That Heavy Load on your Back

How to Begin Unloading your Backlog of Unresolved Feelings

7193447040_1c46960d91_bI couldn’t begin to tell you the number of times I have encouraged clients or friends to “stay with” their feelings or sensations in their bodies as a means to move through and beyond stuck and painful experiences, only to get a blank look back, or the question “But I don’t know how to do that”, or “I can’t feel anything”.
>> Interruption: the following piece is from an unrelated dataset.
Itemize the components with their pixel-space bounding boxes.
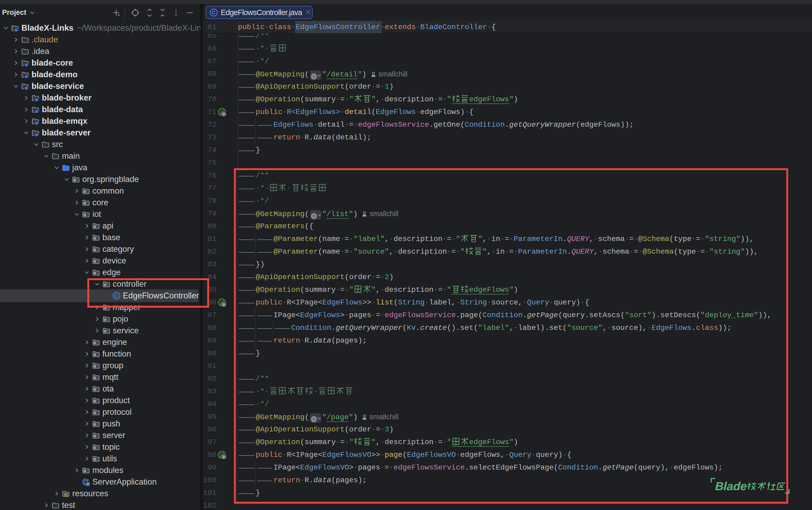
svg-text:C: C: [212, 10, 216, 16]
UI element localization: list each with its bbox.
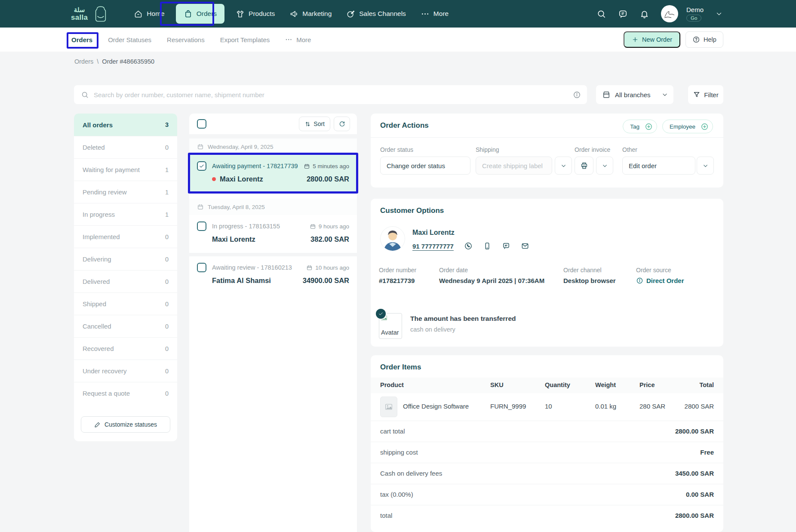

This is an earnest response and besides that, there’s usually also the unspoken, “Why would I want to do that? It hurts, emotionally or physically or both! Why would I choose to feel those feelings or sensations any more than I am forced to?”

So here’s my answer.

Imagine that you’ve been carrying around a 5 gallon bucket on your back all your life. The bucket itself is not heavy at all and when you were quite young, it was empty.

But when difficult experiences happened to you, whether as a small child, or more recently, if you had little support, comfort, or safety to deal with the scary emotions, then your nervous system got overwhelmed. To be able to survive….to avoid blowing your circuitry with emotions too strong to be bearable, you dumped a cup or two of these overwhelming emotions into the bucket.  You had to do that to survive and get on with your life.  It’s what we all did!

When you were older, say, maybe in middle school, you got bullied by kids who you thought were your friends. This hurt you deeply, but you didn’t have anyone to talk to about it, so another cup or two went into the bucket.

In high school you fell in love for the first time and had all of those wonderful and exhilarating feelings for a few weeks that all the poems and song lyrics tell about, until the object of your undying love treated you unkindly or asked someone else to the dance. Again, the feelings were just too painful to feel without having a trusted friend or parent to talk with about it whose shoulder you could safely cry on, so another cup or two went into the bucket. Now it was beginning to weigh on you noticeably.

Then maybe you broke your leg, or suffered a car accident or serious illness, or felt humiliated in front of your peers. If you had little or no deep and trustworthy emotional support, the unresolved feelings went into the bucket.

Perhaps as a young adult you had a bullying boss or lost a job, or even a marriage. Perhaps a friend betrayed you or passed away tragically. Still more unprocessed emotions went into your bucket.

With each extra burden in the bucket, you carried with you through your life the extra weight. When you were young, it wasn’t so bad. You just optimistically, if naively, assumed it would all be fine once you found the right love partner and the right job. But as you approach middle-age, the bucket has only gotten heavier and you are beginning to feel bowed under its weight.

What can be done?

I want you to imagine that there is a spigot at the bottom of your bucket. It is possible to open this spigot and drain the bucket, but no one has ever taught you how, not your culture, not your religion, and not your parents.  Oh, they may well have TOLD you they were telling you how, but their ways haven’t worked for you, and truth be told, when you look at them, their backs look pretty bowed too.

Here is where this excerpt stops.